**Work order:** Look through the data below and count each line where the word "trazione" appears. Reply with the count alone.

══ Dataset records

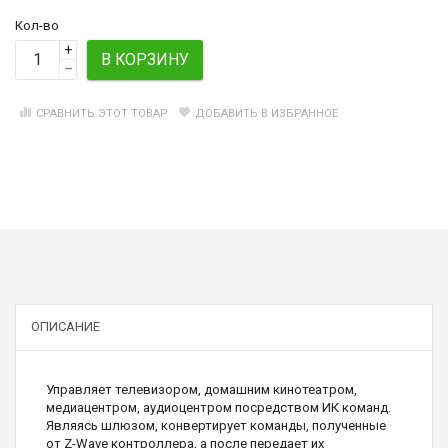
Кол-во
+
В КОРЗИНУ
–
СРАВНИТЬ ЭТОТ ТОВАР
ДОБАВИТЬ В ИЗБРАННОЕ
ОПИСАНИЕ
Управляет телевизором, домашним кинотеатром,
медиацентром, аудиоцентром посредством ИК команд.
Являясь шлюзом, конвертирует команды, полученные
от Z-Wave контроллера, а после передает их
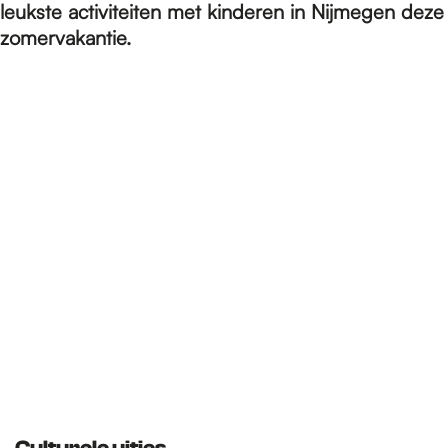
e
leukste activiteiten met kinderen in Nijmegen deze
zomervakantie.
p
a
g
e
Culturele uitjes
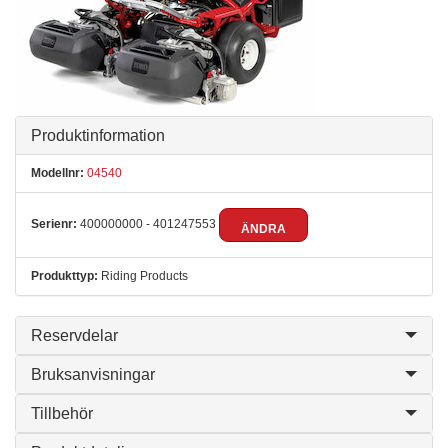
Produktinformation
Modellnr:
04540
Serienr:
400000000 - 401247553
ÄNDRA
Produkttyp:
Riding Products
Reservdelar
Bruksanvisningar
Tillbehör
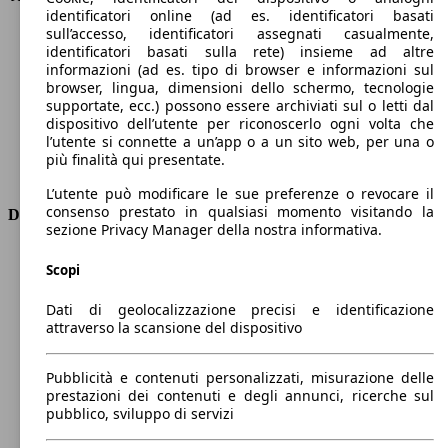
identificatori online (ad es. identificatori basati
Velocità massima (km/h)
206 km/h
sull’accesso, identificatori assegnati casualmente,
Numero di marce
6
identificatori basati sulla rete) insieme ad altre
Coppia
230 nm
informazioni (ad es. tipo di browser e informazioni sul
Cilindrata
1199 ccm
browser, lingua, dimensioni dello schermo, tecnologie
supportate, ecc.) possono essere archiviati sul o letti dal
Carburante
Elettrica/Benzina
dispositivo dell’utente per riconoscerlo ogni volta che
Cilindri
3
l’utente si connette a un’app o a un sito web, per una o
Trasmissione
Automatico
più finalità qui presentate.
Tipo di trazione
trazione anteriore
L’utente può modificare le sue preferenze o revocare il
consenso prestato in qualsiasi momento visitando la
Dimensioni
sezione Privacy Manager della nostra informativa.
Lunghezza
4300 mm
Scopi
Altezza
1550 mm
Larghezza
1770 mm
Dati di geolocalizzazione precisi e identificazione
Passo
2610 mm
attraverso la scansione del dispositivo
Peso massimo
1790 kg
Carico massimo
-
Pubblicità e contenuti personalizzati, misurazione delle
Porte
5
prestazioni dei contenuti e degli annunci, ricerche sul
Sedili
5
pubblico, sviluppo di servizi
Carico sul tetto
-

════

**Your response:** 2